Start of The input
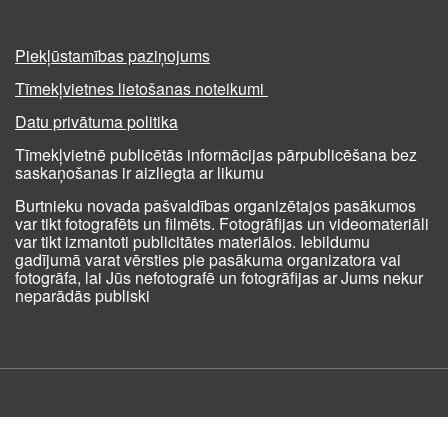
Piekļūstamības paziņojums
Tīmekļvietnes lietošanas noteikumi
Datu privātuma politika
Tīmekļvietnē publicētās informācijas pārpublicēšana bez
saskaņošanas ir aizliegta ar likumu
Burtnieku novada pašvaldības organizētajos pasākumos
var tikt fotografēts un filmēts. Fotogrāfijas un videomateriāli
var tikt izmantoti publicitātes materiālos. Iebildumu
gadījumā varat vērsties pie pasākuma organizatora vai
fotogrāfa, lai Jūs nefotografē un fotogrāfijas ar Jums nekur
neparādās publiski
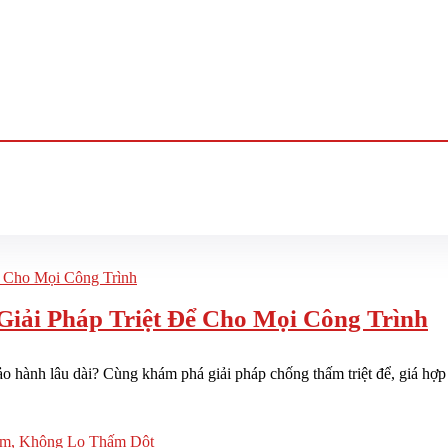
iải Pháp Triệt Để Cho Mọi Công Trình
 hành lâu dài? Cùng khám phá giải pháp chống thấm triệt để, giá hợp lý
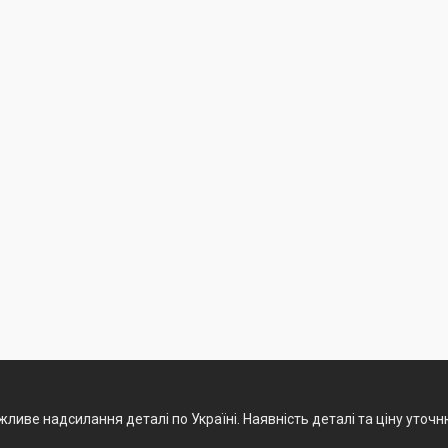
ливе надсилання деталі по Україні. Наявність деталі та ціну уточ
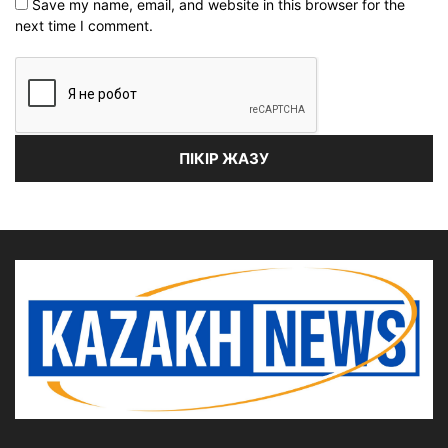
Save my name, email, and website in this browser for the
next time I comment.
End of The input
Prompt - Lines containing the string "tikt" in the entries above should be counted. State that number alone.

Solution - 2